筋子からプラセンタ
筋子の膜からプラセンタが作られる!?
豚のプラセンタ(胎盤)エキスを原料に利用した化粧品を販売している北日本化学は、イスラム圏などで宗教上の理由から豚由来のプラセンタ製品が販売できないことから、代替原料として筋子膜に着目したとのこと。
筋子とはサケやマスの卵巣を塩蔵加工したものです。
筋子には、DHA(ドコサへキサエン酸)とEPA(エイコサぺンタエン酸)が多く含まれており、特にこれらの脂肪酸は動脈硬化・心筋梗塞・脳梗塞 ・糖尿病など生活習慣病(成人病)、痴呆の予防効果があると言われています。
筋子やイクラを赤く染めている色素のアスタサンチンは現在、がん の抑制効果があるとも言われていて、さらに強力な抗酸化作用があるビタミンE、造血作用があり骨や歯の発育に欠かせない鉄分、ビタミンB1・B2・B12などのビタミン・ミネラル類も多く含まれており、それぞれ数値レベルが高い、大変栄養豊富な食品です。
一方で筋子は高コレステロール、高プリン体(痛風の原因物質)、高ナト リウム(塩蔵品の場合)なので、食べ過ぎには要注意です。

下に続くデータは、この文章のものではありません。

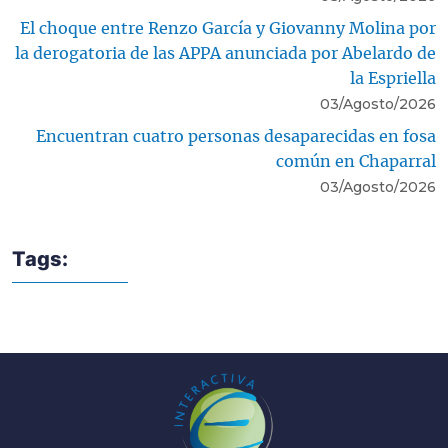
El choque entre Renzo García y Giovanny Molina por
la derogatoria de las APPA anunciada por Abelardo de
la Espriella
03/Agosto/2026
Encuentran cuatro personas desaparecidas en fosa
común en Chaparral
03/Agosto/2026
Tags: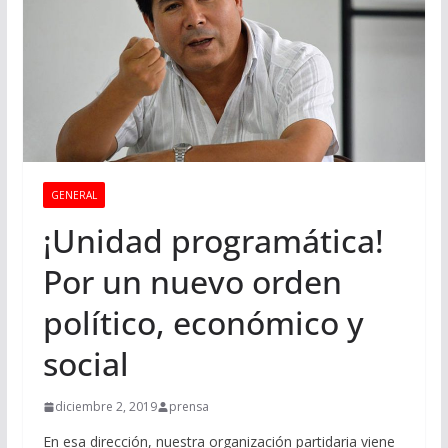
GENERAL
¡Unidad programática!
Por un nuevo orden
político, económico y
social
diciembre 2, 2019
prensa
En esa dirección, nuestra organización partidaria viene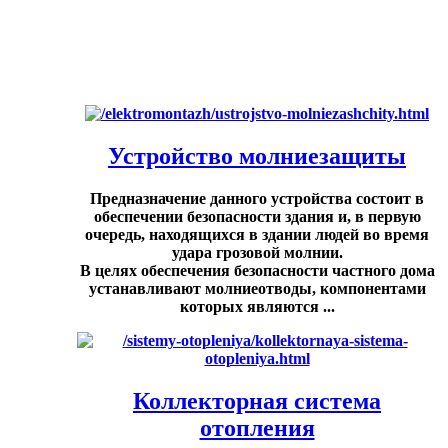
Устройство молниезащиты
Предназначение данного устройства состоит в
обеспечении безопасности здания и, в первую
очередь, находящихся в здании людей во время
удара грозовой молнии.
В целях обеспечения безопасности частного дома
устанавливают молниеотводы, компонентами
которых являются ...
Коллекторная система
отопления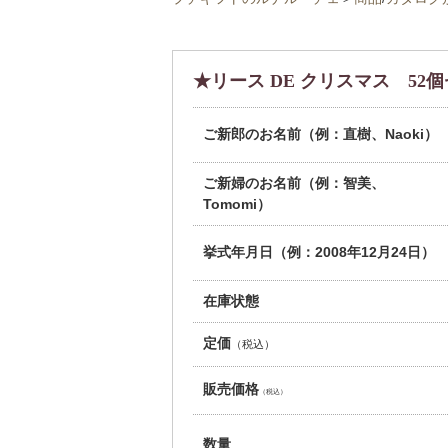
★リース DE クリスマス 52個セッ
ご新郎のお名前（例：直樹、Naoki）
ご新婦のお名前（例：智美、
Tomomi）
挙式年月日（例：2008年12月24日）
在庫状態
定価
（税込）
販売価格
（税込）
数量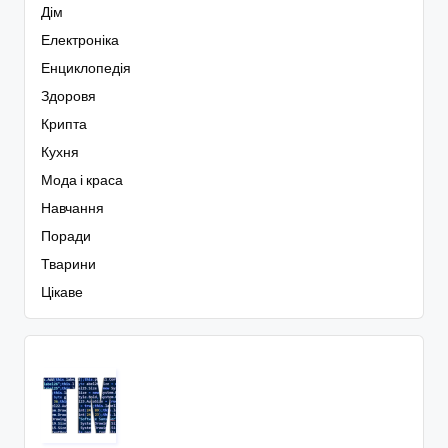
Дім
Електроніка
Енциклопедія
Здоровя
Крипта
Кухня
Мода і краса
Навчання
Поради
Тварини
Цікаве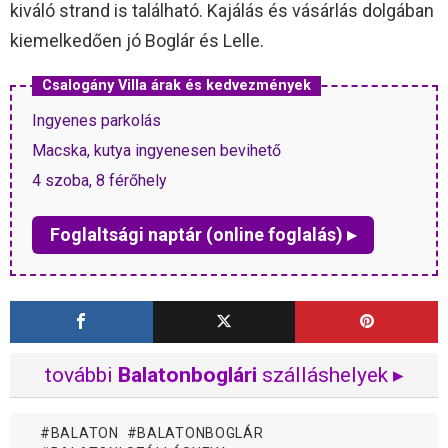
kiváló strand is található. Kajálás és vásárlás dolgában
kiemelkedően jó Boglár és Lelle.
Csalogány Villa árak és kedvezmények
Ingyenes parkolás
Macska, kutya ingyenesen bevihető
4 szoba, 8 férőhely
Foglaltsági naptár (online foglalás) ▸
további
Balatonboglári
szálláshelyek ▸
BALATON
BALATONBOGLÁR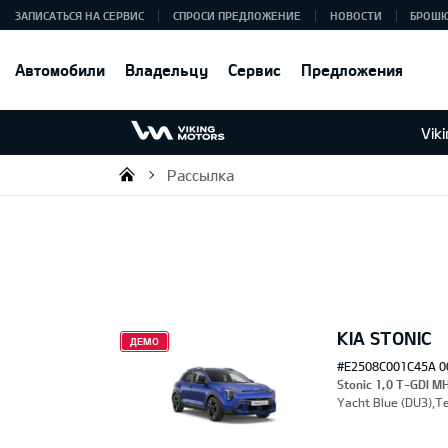
ЗАПИСАТЬСЯ НА СЕРВИС
СПРОСИ ПРЕДЛОЖЕНИЕ
НОВОСТИ
БРОШ
Автомобили
Владельцу
Сервис
Предложения
Vik
Рассылка
Viking Motors - Kia продажа, о
KIA STONIC
ДЕМО
#E2508C001C45A 0
Stonic 1,0 T-GDI M
Yacht Blue (DU3),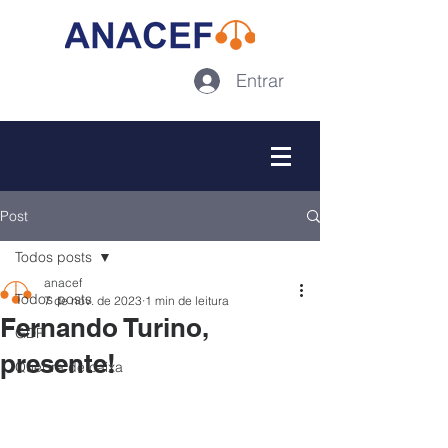
Entrar
Post
Todos posts
anacef
Todos posts
7 de nov. de 2023
1 min de leitura
Fernando Turino,
GDP
presente!
Quebra de caixa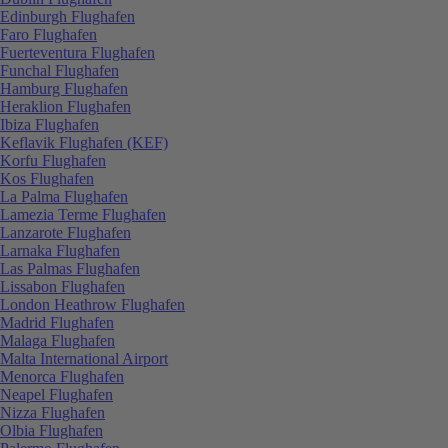
Edinburgh Flughafen
Faro Flughafen
Fuerteventura Flughafen
Funchal Flughafen
Hamburg Flughafen
Heraklion Flughafen
Ibiza Flughafen
Keflavik Flughafen (KEF)
Korfu Flughafen
Kos Flughafen
La Palma Flughafen
Lamezia Terme Flughafen
Lanzarote Flughafen
Larnaka Flughafen
Las Palmas Flughafen
Lissabon Flughafen
London Heathrow Flughafen
Madrid Flughafen
Malaga Flughafen
Malta International Airport
Menorca Flughafen
Neapel Flughafen
Nizza Flughafen
Olbia Flughafen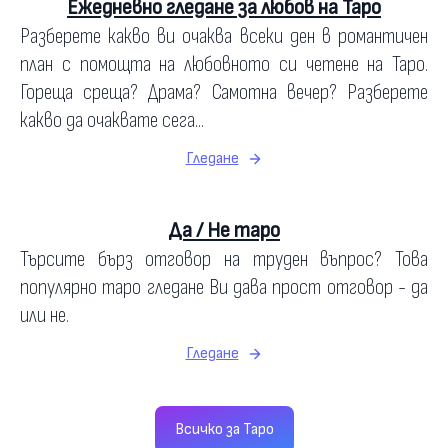
Ежедневно гледане за любов на Таро
Разберете какво ви очаква всеки ден в романтичен
план с помощта на любовното си четене на Таро.
Гореща среща? Драма? Самотна вечер? Разберете
какво да очаквате сега...
Гледане
Да / Не таро
Търсите бърз отговор на труден въпрос? Това
популярно таро гледане Ви дава прост отговор - да
или не.
Гледане
Всичко за Таро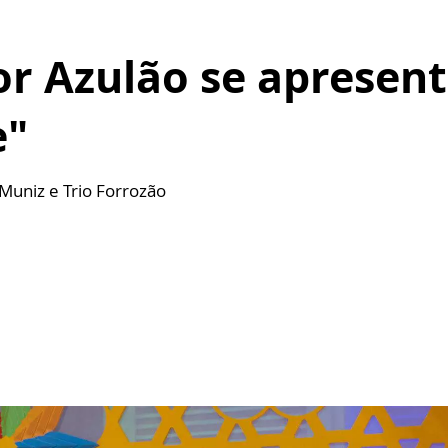
or Azulão se apresent
e"
 Muniz e Trio Forrozão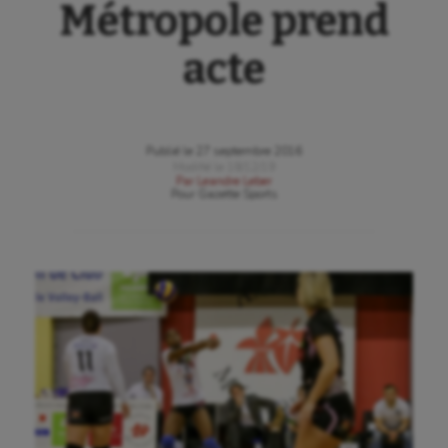
Métropole prend
acte
Publié le
27 septembre 2016
Modifié le
18/12/19
Par
Leandre Leber
Pour
Gazette Sports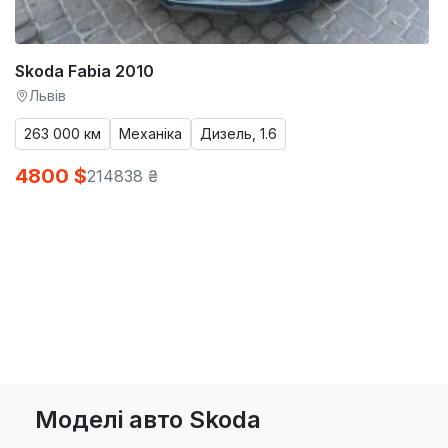
Skoda Fabia 2010
Львів
263 000 км
Механіка
Дизель, 1.6
4800 $
214838 ₴
Моделі авто Skoda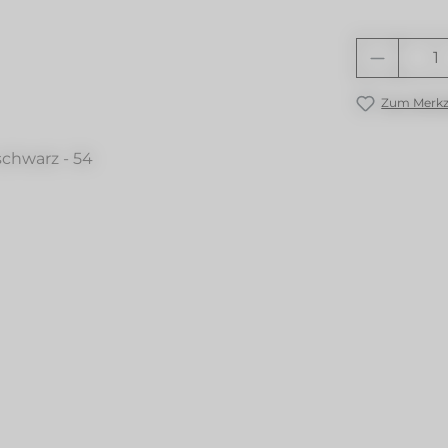
Produkt
Zum Merkze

イクラ加工場で産業廃棄物として処理されている年間約二百トンのサケの筋子の膜(卵巣外皮)から、ペプチド(アミノ酸結合体)を抽出してプラセンタの代替品を生産するとのこと。
ペプチドは肌の張りを保ったり、肝臓の機能を保護するなどの効果があるとされ、全国の健康食品メーカーなどに販売される予定です。
冷凍された筋子の膜は洗浄後、酵素で分解、溶けたペプチドを濃縮して乾燥冷凍し、パウダー状のプラセンタ代替製品になります。
当面は健康食品の原料として販売とれます。
魚特有のにおいや色を取り除き、クリームなど化粧品の原料としても利用できるように技術開発を急ぐとのことで、筋子プラセンタとして販売されるかもしれませんね。